The real problem: customers who arrive when you're not there
If you have a service business — IT support, installations, consulting, clinic, academy — you know that inquiries don't just arrive Monday to Friday during office hours. They arrive when the customer has the problem in front of them, which could be Saturday at 8 AM or Wednesday at 11 PM.
The cost of not responding on time is direct: industry studies show that 78% of customers hire the provider who responds to them first. If your competition has an immediate response system and you don't, the probability of losing that lead is extremely high, regardless of whether your service is better or cheaper.
But it's not just the schedule. It's also the volume. The same 10-15 questions repeat over and over: how much does it cost?, do you cover my area?, how long do you take?, what does the service include? Answering each one manually is time you could be investing in the real work.
Basic chatbot vs AI chatbot: the difference is huge
The classic decision-tree chatbot — "press 1 for this, press 2 for that" — has been on the market for 20 years and everyone hates it. It doesn't understand the question if it's not phrased exactly as the programmer planned, it can't reason, and it can't calculate anything.
A modern chatbot with generative AI works in a radically different way. It understands natural language, maintains conversation context, and can execute complex logic. In concrete terms, it can:
- Identify the type of customer and their need before giving information, to not respond the same to a private individual as to a company with 50 employees.
- Calculate a personalized quote in real time, applying your business rates according to variables the customer enters (number of devices, distance, type of service, urgency).
- Search and cite your business information — hours, coverage area, available services — without making anything up.
- Calculate travel distances and automatically apply surcharges if your pricing includes travel expenses.
- Send a summary by email automatically — both to the customer and to you — with the inquiry data and the estimated budget.
- Request to WhatsApp or phone when it detects real purchase intent or an inquiry that requires human judgment.
The key difference: an FAQ chatbot answers predefined questions. An AI chatbot reasons about your business information and generates answers tailored to each conversation. They are fundamentally different tools.
Real example: IT support query for a company in Tenerife
To make it clear how it works in practice, this is the flow of a real conversation:
Would you like me to send you an email summary with this information so you can review it at your convenience?

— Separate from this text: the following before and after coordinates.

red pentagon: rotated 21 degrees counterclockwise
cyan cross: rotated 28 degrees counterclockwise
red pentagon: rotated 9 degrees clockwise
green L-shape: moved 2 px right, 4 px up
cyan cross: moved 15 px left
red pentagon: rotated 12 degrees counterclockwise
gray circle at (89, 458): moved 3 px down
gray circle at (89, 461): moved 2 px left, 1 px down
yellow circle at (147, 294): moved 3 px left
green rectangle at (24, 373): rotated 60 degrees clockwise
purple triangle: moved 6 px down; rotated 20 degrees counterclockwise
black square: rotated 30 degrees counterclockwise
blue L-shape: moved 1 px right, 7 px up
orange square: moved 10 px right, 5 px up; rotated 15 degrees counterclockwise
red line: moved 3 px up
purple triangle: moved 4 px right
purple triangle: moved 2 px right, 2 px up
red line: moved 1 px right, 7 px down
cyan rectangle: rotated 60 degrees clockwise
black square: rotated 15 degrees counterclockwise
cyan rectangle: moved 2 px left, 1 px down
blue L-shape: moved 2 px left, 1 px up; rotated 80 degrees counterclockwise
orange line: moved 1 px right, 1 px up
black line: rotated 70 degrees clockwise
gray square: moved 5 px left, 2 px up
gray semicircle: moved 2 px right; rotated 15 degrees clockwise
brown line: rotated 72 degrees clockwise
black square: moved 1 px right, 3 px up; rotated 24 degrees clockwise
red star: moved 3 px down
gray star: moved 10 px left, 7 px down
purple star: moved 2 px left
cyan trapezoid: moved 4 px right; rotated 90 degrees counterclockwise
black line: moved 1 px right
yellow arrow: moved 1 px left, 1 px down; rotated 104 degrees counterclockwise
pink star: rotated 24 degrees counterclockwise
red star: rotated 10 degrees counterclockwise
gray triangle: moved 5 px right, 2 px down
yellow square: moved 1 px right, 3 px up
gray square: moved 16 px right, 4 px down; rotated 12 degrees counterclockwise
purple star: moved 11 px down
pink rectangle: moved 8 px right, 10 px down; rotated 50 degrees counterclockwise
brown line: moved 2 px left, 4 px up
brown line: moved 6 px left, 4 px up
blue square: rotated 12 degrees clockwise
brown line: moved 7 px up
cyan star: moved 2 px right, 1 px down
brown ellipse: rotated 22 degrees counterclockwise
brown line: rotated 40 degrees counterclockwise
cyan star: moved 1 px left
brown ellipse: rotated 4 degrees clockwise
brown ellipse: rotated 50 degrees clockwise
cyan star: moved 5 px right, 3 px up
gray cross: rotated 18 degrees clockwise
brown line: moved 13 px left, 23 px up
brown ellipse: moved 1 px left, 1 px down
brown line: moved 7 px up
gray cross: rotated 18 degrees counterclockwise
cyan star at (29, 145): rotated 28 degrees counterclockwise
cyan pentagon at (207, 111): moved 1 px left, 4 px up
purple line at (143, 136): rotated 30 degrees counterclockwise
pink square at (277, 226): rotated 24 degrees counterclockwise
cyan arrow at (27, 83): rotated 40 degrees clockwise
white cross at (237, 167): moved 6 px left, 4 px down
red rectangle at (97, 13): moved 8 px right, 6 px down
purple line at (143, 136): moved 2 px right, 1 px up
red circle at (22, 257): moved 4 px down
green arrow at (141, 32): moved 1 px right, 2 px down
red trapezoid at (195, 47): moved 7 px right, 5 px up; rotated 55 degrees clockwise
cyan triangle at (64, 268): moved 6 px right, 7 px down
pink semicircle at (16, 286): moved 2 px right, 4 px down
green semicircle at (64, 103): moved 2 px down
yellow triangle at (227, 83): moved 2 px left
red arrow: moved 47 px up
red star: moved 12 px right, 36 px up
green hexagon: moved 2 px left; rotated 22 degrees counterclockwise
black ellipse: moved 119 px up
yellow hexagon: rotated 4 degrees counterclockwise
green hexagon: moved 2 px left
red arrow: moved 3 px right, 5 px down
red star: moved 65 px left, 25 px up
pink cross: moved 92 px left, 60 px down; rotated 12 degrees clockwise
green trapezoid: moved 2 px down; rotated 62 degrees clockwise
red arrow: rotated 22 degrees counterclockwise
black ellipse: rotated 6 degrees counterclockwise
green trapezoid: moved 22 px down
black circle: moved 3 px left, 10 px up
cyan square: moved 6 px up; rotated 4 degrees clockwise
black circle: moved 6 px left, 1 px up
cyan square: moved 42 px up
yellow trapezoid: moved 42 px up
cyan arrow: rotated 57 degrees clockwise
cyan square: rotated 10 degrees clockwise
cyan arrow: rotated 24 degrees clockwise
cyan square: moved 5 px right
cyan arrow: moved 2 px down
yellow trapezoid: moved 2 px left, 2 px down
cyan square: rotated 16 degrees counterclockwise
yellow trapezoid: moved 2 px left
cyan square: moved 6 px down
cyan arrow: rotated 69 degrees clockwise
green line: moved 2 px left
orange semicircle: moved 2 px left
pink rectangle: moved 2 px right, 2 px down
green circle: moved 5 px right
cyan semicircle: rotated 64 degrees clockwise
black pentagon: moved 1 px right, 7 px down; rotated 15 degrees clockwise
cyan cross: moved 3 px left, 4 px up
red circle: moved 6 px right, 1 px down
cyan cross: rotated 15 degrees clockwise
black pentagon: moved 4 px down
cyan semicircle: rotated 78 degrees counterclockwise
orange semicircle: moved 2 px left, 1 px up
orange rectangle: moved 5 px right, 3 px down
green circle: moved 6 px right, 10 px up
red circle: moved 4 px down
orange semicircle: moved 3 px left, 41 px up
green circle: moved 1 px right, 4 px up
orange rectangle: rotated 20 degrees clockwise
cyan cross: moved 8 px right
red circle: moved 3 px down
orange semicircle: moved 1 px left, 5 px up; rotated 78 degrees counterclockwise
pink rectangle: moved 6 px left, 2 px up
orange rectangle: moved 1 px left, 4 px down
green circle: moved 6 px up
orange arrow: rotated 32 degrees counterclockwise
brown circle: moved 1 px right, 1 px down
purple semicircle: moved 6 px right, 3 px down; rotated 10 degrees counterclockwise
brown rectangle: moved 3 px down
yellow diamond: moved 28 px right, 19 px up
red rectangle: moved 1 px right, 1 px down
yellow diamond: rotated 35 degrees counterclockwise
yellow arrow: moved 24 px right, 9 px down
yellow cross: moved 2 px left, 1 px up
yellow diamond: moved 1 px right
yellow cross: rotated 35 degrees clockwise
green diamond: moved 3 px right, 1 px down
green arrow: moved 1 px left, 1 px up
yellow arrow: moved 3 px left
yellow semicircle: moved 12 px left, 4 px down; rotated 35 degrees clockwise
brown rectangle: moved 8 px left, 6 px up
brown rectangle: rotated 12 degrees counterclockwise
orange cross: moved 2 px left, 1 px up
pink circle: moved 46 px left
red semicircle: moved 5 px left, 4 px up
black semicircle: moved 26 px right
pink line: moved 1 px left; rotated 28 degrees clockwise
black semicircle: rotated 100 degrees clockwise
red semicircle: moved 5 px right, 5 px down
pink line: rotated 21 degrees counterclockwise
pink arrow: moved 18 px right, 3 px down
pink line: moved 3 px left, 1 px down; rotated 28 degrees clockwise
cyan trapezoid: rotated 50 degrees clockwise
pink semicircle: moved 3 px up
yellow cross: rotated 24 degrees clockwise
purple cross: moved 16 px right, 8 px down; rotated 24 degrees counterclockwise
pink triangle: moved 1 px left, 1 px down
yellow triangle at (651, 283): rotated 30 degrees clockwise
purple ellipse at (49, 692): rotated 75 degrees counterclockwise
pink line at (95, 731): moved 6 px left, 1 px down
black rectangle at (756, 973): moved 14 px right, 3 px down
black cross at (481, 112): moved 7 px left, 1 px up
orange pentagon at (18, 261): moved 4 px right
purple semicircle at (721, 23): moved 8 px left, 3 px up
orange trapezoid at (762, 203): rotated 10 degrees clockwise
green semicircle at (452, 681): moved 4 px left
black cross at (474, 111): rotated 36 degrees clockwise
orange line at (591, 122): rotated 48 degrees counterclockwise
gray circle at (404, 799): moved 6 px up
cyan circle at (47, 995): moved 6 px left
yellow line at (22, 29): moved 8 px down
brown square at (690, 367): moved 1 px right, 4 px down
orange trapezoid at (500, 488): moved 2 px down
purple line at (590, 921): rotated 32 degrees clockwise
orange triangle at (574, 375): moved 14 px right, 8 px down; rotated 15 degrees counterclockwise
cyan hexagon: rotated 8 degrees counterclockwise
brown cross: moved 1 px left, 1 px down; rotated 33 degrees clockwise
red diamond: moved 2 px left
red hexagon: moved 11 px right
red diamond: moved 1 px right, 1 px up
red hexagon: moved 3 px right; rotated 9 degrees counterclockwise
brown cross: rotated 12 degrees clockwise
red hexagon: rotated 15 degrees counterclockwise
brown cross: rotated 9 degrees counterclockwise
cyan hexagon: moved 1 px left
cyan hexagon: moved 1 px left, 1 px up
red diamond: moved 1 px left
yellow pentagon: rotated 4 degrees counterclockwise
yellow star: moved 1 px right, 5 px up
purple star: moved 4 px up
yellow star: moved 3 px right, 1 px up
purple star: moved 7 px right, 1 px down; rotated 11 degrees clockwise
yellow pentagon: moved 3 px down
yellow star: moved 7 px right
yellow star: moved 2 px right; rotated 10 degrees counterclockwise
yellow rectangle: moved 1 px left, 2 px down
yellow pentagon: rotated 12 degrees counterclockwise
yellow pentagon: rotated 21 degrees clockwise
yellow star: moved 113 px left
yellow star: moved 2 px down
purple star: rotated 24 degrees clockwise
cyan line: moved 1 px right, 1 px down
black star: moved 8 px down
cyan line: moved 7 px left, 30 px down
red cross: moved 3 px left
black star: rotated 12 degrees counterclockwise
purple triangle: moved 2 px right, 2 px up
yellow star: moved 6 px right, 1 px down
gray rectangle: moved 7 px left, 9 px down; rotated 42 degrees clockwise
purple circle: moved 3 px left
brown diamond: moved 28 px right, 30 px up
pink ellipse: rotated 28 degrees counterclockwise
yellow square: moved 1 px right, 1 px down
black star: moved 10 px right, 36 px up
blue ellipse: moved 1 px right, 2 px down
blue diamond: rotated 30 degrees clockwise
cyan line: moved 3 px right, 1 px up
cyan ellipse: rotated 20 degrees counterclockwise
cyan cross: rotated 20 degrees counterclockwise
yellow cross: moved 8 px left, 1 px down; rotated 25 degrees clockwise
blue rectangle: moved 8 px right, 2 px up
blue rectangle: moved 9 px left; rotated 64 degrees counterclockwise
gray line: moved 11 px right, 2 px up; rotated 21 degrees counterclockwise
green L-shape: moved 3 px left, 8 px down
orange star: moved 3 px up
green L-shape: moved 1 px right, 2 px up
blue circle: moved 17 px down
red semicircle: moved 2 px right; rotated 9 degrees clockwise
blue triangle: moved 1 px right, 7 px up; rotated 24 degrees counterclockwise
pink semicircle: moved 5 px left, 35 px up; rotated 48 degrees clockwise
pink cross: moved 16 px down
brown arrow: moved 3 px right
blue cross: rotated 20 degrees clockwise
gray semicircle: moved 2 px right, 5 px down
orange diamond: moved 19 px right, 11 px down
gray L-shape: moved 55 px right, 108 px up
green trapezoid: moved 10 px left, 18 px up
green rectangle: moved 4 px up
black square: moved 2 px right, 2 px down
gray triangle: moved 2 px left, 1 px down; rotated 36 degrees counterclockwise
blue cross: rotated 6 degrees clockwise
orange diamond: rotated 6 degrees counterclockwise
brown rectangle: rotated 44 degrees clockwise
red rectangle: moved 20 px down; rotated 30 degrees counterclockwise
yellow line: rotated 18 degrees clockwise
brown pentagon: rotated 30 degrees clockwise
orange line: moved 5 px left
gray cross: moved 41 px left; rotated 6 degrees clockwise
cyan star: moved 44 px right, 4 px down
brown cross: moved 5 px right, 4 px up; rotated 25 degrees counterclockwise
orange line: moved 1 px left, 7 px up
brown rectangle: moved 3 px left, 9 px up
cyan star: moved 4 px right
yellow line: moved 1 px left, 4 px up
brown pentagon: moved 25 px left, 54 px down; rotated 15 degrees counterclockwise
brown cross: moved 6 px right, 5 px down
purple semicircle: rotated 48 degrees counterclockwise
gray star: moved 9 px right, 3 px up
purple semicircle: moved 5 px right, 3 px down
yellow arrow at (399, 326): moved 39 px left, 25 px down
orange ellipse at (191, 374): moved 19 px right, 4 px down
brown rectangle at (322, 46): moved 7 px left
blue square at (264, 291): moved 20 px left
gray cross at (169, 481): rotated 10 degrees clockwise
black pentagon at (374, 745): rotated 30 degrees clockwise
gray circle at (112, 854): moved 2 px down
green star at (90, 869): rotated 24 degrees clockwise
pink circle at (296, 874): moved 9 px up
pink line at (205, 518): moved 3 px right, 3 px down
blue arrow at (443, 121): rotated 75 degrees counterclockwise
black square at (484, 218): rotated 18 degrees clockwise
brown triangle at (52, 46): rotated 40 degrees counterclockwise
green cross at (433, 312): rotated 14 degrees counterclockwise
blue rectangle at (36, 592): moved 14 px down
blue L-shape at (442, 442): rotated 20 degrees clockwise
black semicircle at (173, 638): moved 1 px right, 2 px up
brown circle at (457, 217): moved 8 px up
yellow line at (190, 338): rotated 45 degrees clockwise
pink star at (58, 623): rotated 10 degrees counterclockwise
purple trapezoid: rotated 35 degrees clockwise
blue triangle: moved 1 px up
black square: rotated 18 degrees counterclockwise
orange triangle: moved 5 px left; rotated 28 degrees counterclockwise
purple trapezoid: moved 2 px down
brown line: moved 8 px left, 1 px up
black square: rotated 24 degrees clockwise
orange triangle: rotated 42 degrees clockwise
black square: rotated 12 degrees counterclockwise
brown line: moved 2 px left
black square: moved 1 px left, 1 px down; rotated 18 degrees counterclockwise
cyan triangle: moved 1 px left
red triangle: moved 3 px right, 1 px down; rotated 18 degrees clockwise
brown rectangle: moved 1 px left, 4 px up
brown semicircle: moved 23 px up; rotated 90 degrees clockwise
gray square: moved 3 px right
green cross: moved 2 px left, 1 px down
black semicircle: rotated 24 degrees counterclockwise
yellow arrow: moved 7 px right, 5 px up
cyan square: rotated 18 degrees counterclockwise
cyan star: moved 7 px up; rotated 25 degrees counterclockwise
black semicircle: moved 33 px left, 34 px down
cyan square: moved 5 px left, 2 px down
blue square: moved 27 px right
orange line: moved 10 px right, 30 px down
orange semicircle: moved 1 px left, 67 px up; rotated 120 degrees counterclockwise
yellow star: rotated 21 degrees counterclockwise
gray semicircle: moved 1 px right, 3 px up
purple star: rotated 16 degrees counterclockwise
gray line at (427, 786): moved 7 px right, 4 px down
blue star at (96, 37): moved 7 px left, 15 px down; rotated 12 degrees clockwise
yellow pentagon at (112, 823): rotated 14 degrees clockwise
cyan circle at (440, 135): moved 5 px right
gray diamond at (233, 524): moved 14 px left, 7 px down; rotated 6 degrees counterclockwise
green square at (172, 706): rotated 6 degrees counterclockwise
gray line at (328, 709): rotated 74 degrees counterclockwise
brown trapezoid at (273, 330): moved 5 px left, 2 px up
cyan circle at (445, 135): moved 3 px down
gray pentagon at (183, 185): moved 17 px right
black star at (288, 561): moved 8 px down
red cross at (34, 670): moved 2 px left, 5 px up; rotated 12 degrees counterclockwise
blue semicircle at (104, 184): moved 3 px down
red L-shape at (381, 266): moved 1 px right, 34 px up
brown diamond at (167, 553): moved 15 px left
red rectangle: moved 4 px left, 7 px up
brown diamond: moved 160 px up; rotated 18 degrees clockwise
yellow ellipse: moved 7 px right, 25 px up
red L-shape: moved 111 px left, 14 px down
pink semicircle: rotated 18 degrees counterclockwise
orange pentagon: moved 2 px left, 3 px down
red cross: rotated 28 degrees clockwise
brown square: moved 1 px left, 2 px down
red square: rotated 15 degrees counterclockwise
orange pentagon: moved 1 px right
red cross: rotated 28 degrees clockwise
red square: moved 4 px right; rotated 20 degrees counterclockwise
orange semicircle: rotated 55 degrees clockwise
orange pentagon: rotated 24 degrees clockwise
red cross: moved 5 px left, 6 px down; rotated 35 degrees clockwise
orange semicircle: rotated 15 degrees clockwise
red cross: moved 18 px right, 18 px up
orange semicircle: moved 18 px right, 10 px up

Total time: less than 2 minutes. The customer has an indicative figure, you have the lead data in your email, and the follow-up is scheduled. All without you having done absolutely anything.
The technology behind: simple and reliable
You don't need a complex infrastructure to set this up. The tech stack we use at D4Lab for these types of integrations is minimalist and with very low real costs:
- Gemini (Google): the AI model that processes language and generates responses. With the API's free plan, you have enough capacity for hundreds of conversations per month.
- Serverless API (Vercel Functions or Cloudflare Workers): the backend that connects the web with the AI. There is no server to maintain or pay for while there is no traffic.
- Resend: the transactional email service. The free plan includes 3,000 emails per month, enough for most SMEs.
Infrastructure cost for an SME with fewer than 500 inquiries per month: €0/month. The free tiers of these tools cover that volume perfectly. The cost is the implementation, not the operation.
ROI: what is a query answered at 2 am worth?
Let's do some simple numbers. If your average customer ticket is €150 and your conversion rate for answered inquiries is 30%, every inquiry you receive has an expected value of €45. If you receive 20 queries per month after hours and you didn't answer any before, the chatbot has a potential monthly value of €900 in revenue that was previously lost.
Even being conservative and assuming that only 20% of those night-time queries turn into real customers, the return is evident in the first month. And the chatbot also serves during the day, reducing the time you spend answering repetitive questions.
What type of business does it make sense for?
Not all businesses need this with the same urgency. It makes more sense the more any of these conditions are met:
- You receive repetitive inquiries with similar information (price, area, availability, what the service includes).
- Your quoting process has clear variables that can be parameterized (number of units, distance, type of work).
- You have direct competition that already responds quickly and losing the first response costs you customers.
- Your business operates outside of typical service hours or has customers in different time zones.
- The volume of inquiries has grown to the point that answering them manually consumes too much time.
Sectors where we see the most immediate impact: maintenance and technical support services, clinics and health centers, academies and training, installers (electricians, plumbers, air conditioning), real estate agencies, and insurance.